Loris a quel punto si rese conto che la medicina non poteva aiutarlo, non era malato, non era affetto da nessun malanno. Forse era semplicemente confuso, l'unico che poteva aiutarlo era la preghiera.
Salutò la farmacista e uscì dalla struttura seguito da sguardi dubbiosi, il personale condivise l'accaduto come qualcosa d'insolito e fuori dalla loro portata.
"Perché mi sento così alterato? Che cosa mi hanno fatto i suoi baci?"
Gavriel era il motivo per cui si sentiva così, le sue labbra, le sue mani e i suoi occhi verde prateria avevano provocato disordine nel suo corpo. Ora Loris era nient'altro che un filo sbattuto dal vento, barcollava con lo stomaco che fremeva di battiti d'ali e le membra dilaniate come un panno logorato a metà. La destra era pari alla sinistra, il nero si mescolava con il bianco e il cielo toccava il mare. Tutto ciò che alla logica era proibito, diventò concesso con il potere della fantasia.
Il bacio di un uomo, le carezze di un ateo e l'amore dato da un innamorato; diventarono lecite nel lessico di Loris.
Nonostante il lungo e intenso conflitto, alla fine accolse quel sentimento arcano composto d'impulsi e rischi, si lasciò abbracciare dal brivido e la bramosia dell'azzardo.
Era l'amore quello che stava fluendo dentro di lui, la cura e distruzione di ogni bene e male. Ma nel caso suo, non sapeva a cosa l'avrebbe indotto l'affetto per un uomo. Poteva essere la morte, la vergogna e l'ira di Dio.
Ma poiché l'amore era cieco, i suoi occhi sovvertirono la sua innocenza e cadde distante dal ragionamento.
Si accasciò all'auto privo di forza e ricolmo di bagliore, tirò fuori dalla tasca il telefono e compose il numero di Gavriel.
Nell'attesa che rispondesse, gingillò con la collana che gli aveva dato e pensò al pensiero che c'era dietro.
Quando l'uomo rispose, Loris sussultò meravigliato.
«La disturbo?» domandò.
«No assolutamente, dimmi tutto» disse Gavriel, sorpreso di quella improvvisa chiamata.

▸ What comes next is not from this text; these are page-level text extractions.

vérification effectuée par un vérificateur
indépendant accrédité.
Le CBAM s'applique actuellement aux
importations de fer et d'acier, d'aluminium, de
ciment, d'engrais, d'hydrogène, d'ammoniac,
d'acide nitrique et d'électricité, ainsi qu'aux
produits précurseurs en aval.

Loris si fece coraggio e riuscì a scandire le parole.
«Conosco un bel posto dove cucinano molto bene, preparano piatti italiani, io e mio figlio ci andiamo spesso a mangiare. Mi stavo chiedendo se a lei farebbe piacere venire con me ad assaggiare qualcosa»

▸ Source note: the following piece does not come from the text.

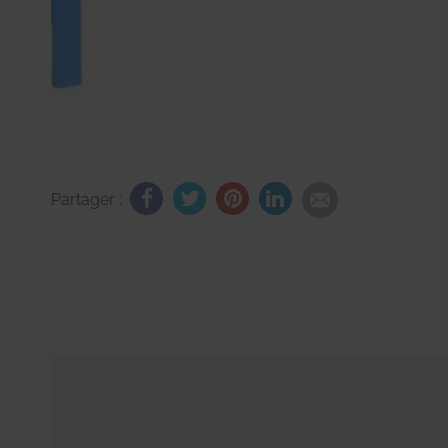
Partager :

«È per caso un appuntamento?» sorrise Gavriel.
«No, non lo è. Solo un uscita tra amici, proprio come ha detto lei» balbettò, ma sapeva di star mentendo a sé stesso, sapeva che in fondo lo aveva fatto solo per vederlo.
Gavriel accettò l'invito con grande piacere.
«Va bene, a stasera dunque»
Quando riattaccò, Loris si sentì sollevato da terra.
"Ho chiesto a un uomo di uscire?"
Non poteva credere di averlo fatto, di aver chiesto a un uomo di uscire a cena con lui.
Sentiva il peso degli occhi di Dio su di lui, ma anche la gran voglia di fare sesso di nuovo con Gavriel.
Detestava ammetterlo ma gli era piaciuto ogni secondo di quel momento.
I baci, i morsi, le carezze e gli sguardi. Tutto.
Si fece così rosso da scottarsi da solo, iniziò a sudare per l'emozione e il suo cuore cominciò a processare tutto ciò che stava accadendo e quello che sarebbe accaduto in seguito.